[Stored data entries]
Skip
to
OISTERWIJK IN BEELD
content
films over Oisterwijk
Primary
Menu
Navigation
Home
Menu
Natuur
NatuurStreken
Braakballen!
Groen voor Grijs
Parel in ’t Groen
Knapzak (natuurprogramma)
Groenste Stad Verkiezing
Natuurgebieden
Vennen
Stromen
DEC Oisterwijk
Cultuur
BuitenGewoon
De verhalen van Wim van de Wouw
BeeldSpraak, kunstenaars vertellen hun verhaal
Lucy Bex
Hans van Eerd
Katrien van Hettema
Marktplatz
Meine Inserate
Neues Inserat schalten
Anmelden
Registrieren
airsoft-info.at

# [REQUIRED WORK]
Extract every line from the one with "Groen voor Grijs" down to the final line above, both included, exactly as written.

# [EXERCISE ANSWER]
Groen voor Grijs
Parel in ’t Groen
Knapzak (natuurprogramma)
Groenste Stad Verkiezing
Natuurgebieden
Vennen
Stromen
DEC Oisterwijk
Cultuur
BuitenGewoon
De verhalen van Wim van de Wouw
BeeldSpraak, kunstenaars vertellen hun verhaal
Lucy Bex
Hans van Eerd
Katrien van Hettema
Marktplatz
Meine Inserate
Neues Inserat schalten
Anmelden
Registrieren
airsoft-info.at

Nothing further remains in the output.